When I was younger and in a scouting program, I had to earn my Cut and Chop card to be able to carry a knife and use it. The card also gave me permission to use an axe, hatchet and other cutting tools, but I had to prove I knew how to use them and care for them. One of the requirements was to show how to properly hone your cutting tool’s edge, and another was to show how to sharpen it. You would need to hone your tool’s edge when it got misaligned or folded over because of all the wood you cut or whittled. You would need to sharpen it when the edge was gone and it needed a new one in order to cut the way it was supposed to. Honing used the existing cutting edge while sharpening and sharpening created a new edge.
In Scripture we see where God places some people in our life to hone us and others to sharpen us. When Peter refused to eat with the Gentiles in front of the Jews, Paul had to correct him (Galatians 2). This was a case of a person who was misaligned and God used another to set him straight. When David was running from Saul, he would get tired and worn out living in caves and in the wilderness. Jonathan, David’s best friend, would encourage him and care for him. He was sharpening David using words and his friendship to give David the edge back in order to keep him going. We need both of these types of people in our lives, and we must give them permission to do and say what needs to be done. Being homed and sharpening can be painful at times, but when it’s done in love, it’s easier to receive.

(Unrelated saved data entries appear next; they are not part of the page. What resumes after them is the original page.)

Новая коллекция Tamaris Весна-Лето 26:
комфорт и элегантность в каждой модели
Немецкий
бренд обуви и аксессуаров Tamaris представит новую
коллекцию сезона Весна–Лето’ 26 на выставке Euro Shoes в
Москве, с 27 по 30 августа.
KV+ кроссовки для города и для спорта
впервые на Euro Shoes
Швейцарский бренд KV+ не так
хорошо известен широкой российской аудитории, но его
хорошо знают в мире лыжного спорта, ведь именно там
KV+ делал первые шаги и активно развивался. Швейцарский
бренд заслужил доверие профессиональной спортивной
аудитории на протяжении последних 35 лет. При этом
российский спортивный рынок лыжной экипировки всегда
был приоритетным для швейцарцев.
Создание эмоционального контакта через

Proverbs 27:17 says, “As iron sharpens iron, So one man sharpens [and influences] another [through discussion]” (AMP). Who has God placed in your life in these roles? Have you discussed it with them? It’s important to know who it is and to give them permission to speak openly with you if you’re going to be used to your full potential. Many times we’ve become dull or misaligned and don’t even know it. You need someone who can have an honest discussion with you, without you getting defensive about it. Sharpening is a slow, repetitive process, but is vital to our growth. Think back over your life and see who God has used repeatedly to encourage you, sharpen you and correct you. You probably already have someone in this capacity and didn’t even know it. If you can’t think of anyone in that role, think of who you trust enough to be in that role and ask them to be the iron that sharpens you.